Eu sempre vivi no centro da cidade. Tal fato não regra para outros locais, mas por aqui, isso significa que sua vida é potencialmente ruim. Esta é uma parte suja e maltratada da cidade, repleta de prédios antigos e mais pessoas do que seria saudável ter ao redor. Qualquer um que passar aqui tem contato direto com a pobreza, doença e crime, pequenos lembretes sobre as nossas falhas e eventual morte. Não que isso não exista em outras partes da metrópole, mas é que este é um dos pontos de concentração, diferente da forma diluída dos outros bairros.

A vida urbana faz com que muita gente tenha que passar pelo centro por um motivo ou outro.
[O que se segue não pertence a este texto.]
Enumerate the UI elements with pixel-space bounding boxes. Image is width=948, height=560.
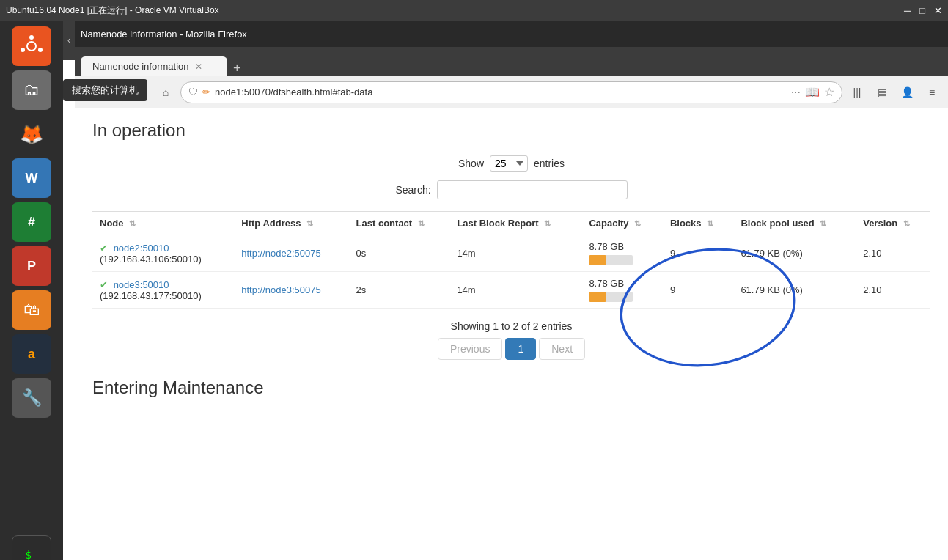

A cidade, assim, faz com que todos desenvolvam uma distância de outros seres humanos, nesta região. Passos apressados, olhar desfocado e ouvidos moucos.
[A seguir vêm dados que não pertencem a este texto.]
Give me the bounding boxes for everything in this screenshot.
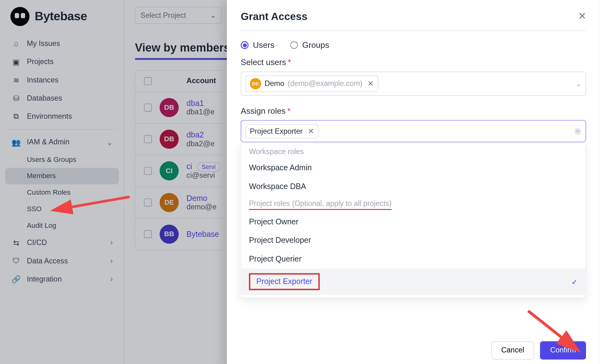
option-project-developer[interactable]: Project Developer: [241, 231, 586, 250]
roles-dropdown: Workspace roles Workspace Admin Workspac…: [241, 143, 586, 298]
remove-chip-icon[interactable]: ✕: [368, 79, 373, 88]
clear-icon[interactable]: ✕: [574, 128, 581, 135]
assign-roles-label: Assign roles*: [241, 106, 586, 116]
radio-groups[interactable]: Groups: [290, 40, 329, 50]
remove-chip-icon[interactable]: ✕: [308, 127, 314, 136]
cancel-button[interactable]: Cancel: [491, 341, 534, 359]
selected-role-chip: Project Exporter ✕: [246, 124, 318, 138]
grant-access-panel: Grant Access ✕ Users Groups Select users…: [227, 0, 600, 364]
option-workspace-admin[interactable]: Workspace Admin: [241, 159, 586, 177]
check-icon: ✓: [571, 277, 578, 287]
radio-users[interactable]: Users: [241, 40, 274, 50]
option-workspace-dba[interactable]: Workspace DBA: [241, 177, 586, 196]
radio-icon: [241, 41, 248, 49]
assign-roles-input[interactable]: Project Exporter ✕ ✕: [241, 120, 586, 142]
select-users-input[interactable]: DE Demo (demo@example.com) ✕ ⌄: [241, 72, 586, 96]
selected-user-chip: DE Demo (demo@example.com) ✕: [246, 76, 378, 92]
group-project-roles: Project roles (Optional, apply to all pr…: [241, 196, 586, 212]
select-users-label: Select users*: [241, 58, 586, 67]
close-icon[interactable]: ✕: [578, 11, 586, 22]
option-project-exporter[interactable]: Project Exporter✓: [241, 268, 586, 295]
avatar: DE: [250, 78, 261, 89]
option-project-querier[interactable]: Project Querier: [241, 250, 586, 268]
chevron-down-icon: ⌄: [576, 80, 581, 88]
modal-title: Grant Access: [241, 10, 308, 22]
confirm-button[interactable]: Confirm: [540, 341, 586, 359]
group-workspace-roles: Workspace roles: [241, 144, 586, 159]
radio-icon: [290, 41, 298, 49]
option-project-owner[interactable]: Project Owner: [241, 212, 586, 231]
Não pense que aqui exista qualquer juízo de valor de minha parte. Entendo todas essas pessoas. Ninguém quer pensar no que o lado ruim da cidade representa, ou ver qualquer coisa que os lembre da morte. Quando as pessoas se fecham para outras pessoas, é o instinto mais antigo de preservação humana que está falando, a ideia de que a desgraça alheia poderia se tornar infecciosa, mesmo quando não é doença.

Não sou melhor que qualquer uma dessas pessoas. Se entendo o que elas fazem e seus motivos, não é tanto por uma capacidade de análise externa e uma consciência mais evoluída, mas apenas porque fui exposta o suficiente para compreender. Já vi como a couraça funciona em frente à feiúra do centro e como desaparece, ou se ameniza, em qualquer região mais segura e bela. A existência ou não do medo da morte é uma questão estética.
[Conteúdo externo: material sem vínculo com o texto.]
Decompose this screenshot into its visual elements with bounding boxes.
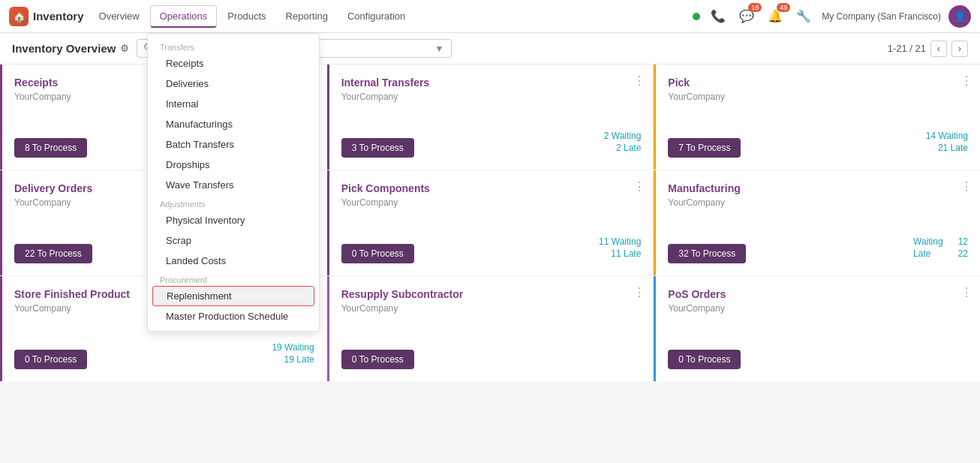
top-navigation: 🏠 Inventory Overview Operations Products…: [0, 0, 980, 33]
dropdown-master-production[interactable]: Master Production Schedule: [148, 306, 319, 326]
dropdown-overlay: Transfers Receipts Deliveries Internal M…: [0, 33, 980, 381]
dropdown-section-procurement: Procurement: [148, 271, 319, 286]
app-logo[interactable]: 🏠 Inventory: [9, 7, 84, 26]
dropdown-receipts[interactable]: Receipts: [148, 53, 319, 74]
nav-configuration[interactable]: Configuration: [338, 6, 414, 26]
messages-badge: 18: [748, 3, 762, 12]
phone-icon-btn[interactable]: 📞: [708, 6, 729, 27]
nav-items: Overview Operations Products Reporting C…: [90, 5, 693, 28]
nav-overview[interactable]: Overview: [90, 6, 149, 26]
dropdown-manufacturings[interactable]: Manufacturings: [148, 114, 319, 134]
app-name: Inventory: [33, 10, 84, 23]
dropdown-menu: Transfers Receipts Deliveries Internal M…: [147, 33, 320, 332]
nav-products[interactable]: Products: [218, 6, 275, 26]
user-avatar[interactable]: 👤: [948, 5, 971, 28]
dropdown-scrap[interactable]: Scrap: [148, 230, 319, 251]
nav-right: 📞 💬 18 🔔 49 🔧 My Company (San Francisco)…: [693, 5, 971, 28]
company-name[interactable]: My Company (San Francisco): [822, 11, 941, 22]
nav-operations[interactable]: Operations: [150, 5, 218, 28]
status-indicator: [693, 13, 700, 20]
dropdown-dropships[interactable]: Dropships: [148, 155, 319, 175]
dropdown-internal[interactable]: Internal: [148, 94, 319, 114]
notifications-badge: 49: [777, 3, 790, 12]
dropdown-batch-transfers[interactable]: Batch Transfers: [148, 134, 319, 155]
dropdown-landed-costs[interactable]: Landed Costs: [148, 251, 319, 271]
logo-icon: 🏠: [9, 7, 29, 26]
dropdown-wave-transfers[interactable]: Wave Transfers: [148, 175, 319, 195]
notifications-icon-btn[interactable]: 🔔 49: [765, 6, 786, 27]
dropdown-physical-inventory[interactable]: Physical Inventory: [148, 210, 319, 230]
dropdown-deliveries[interactable]: Deliveries: [148, 74, 319, 94]
messages-icon-btn[interactable]: 💬 18: [736, 6, 757, 27]
nav-reporting[interactable]: Reporting: [277, 6, 337, 26]
dropdown-replenishment[interactable]: Replenishment: [152, 286, 314, 306]
settings-icon-btn[interactable]: 🔧: [793, 6, 814, 27]
dropdown-section-transfers: Transfers: [148, 38, 319, 53]
dropdown-section-adjustments: Adjustments: [148, 195, 319, 210]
A distância e o comportamento de autoproteção que os seres humanos desenvolvem afeta diretamente outros seres humanos. Desenvolve-se, assim, um tipo de agressão passiva, um emanar de desejo de destruição, derivado da noção compartilhada de que todos ao redor podem causar a morte. Se todos são o inimigo, devemos ser inimigos de todos. Mas, é claro, ninguém age até que o outro crie justificativa para tal.

Eu trabalho em um escritório, o que provavelmente é uma das maiores falhas humanas. Sento em uma cadeira igual a muitas, em um cubículo igual a muitos, e cuido de documentos muito parecidos com tantos outros sobre registros de incontáveis pessoas, que em minhas mãos são apenas nomes e números. Esses documentos se referem a seguros de vida, uma das ações de defesa da humanidade por medo da morte.

Neste ponto preciso explicar que o que eu chamo de “medo da morte” não é o que as pessoas geralmente pensam. Sim, a incapacidade de viver, de fazer tudo que é do domínio de seres vivos é algo que nos assusta o suficiente para nos preocuparmos com nossa segurança e cuidarmos de nossos corpos, mas há algo mais básico em tudo isso, que o ser humano médio é incapaz de enfrentar de frente: a capacidade de existir.

Nós só nos reproduzimos porque nossos filhos são o registro de que já existimos. Toda arte e tecnologia, todo aspecto de criação só existem porque são registros de nossas existências. Idem para nosso dinheiro, nosso sucesso e até fracasso. Nossa existência é nossa glória, e mesmo na pior das situações, enquanto temos consciência, é o conhecimento de que existimos de qualquer maneira que nos realiza.

Talvez haja algum problema biológico nisso. Dizem que somos seres gregários, que vivemos em sociedade e formamos relacionamentos em um esforço de conservação. Talvez nós só sejamos assim porque tais esforços validam nossa existência, mesmo com nossa morte. Não sei qual a vantagem para a biologia, nisso, mas é fato que ela é falha.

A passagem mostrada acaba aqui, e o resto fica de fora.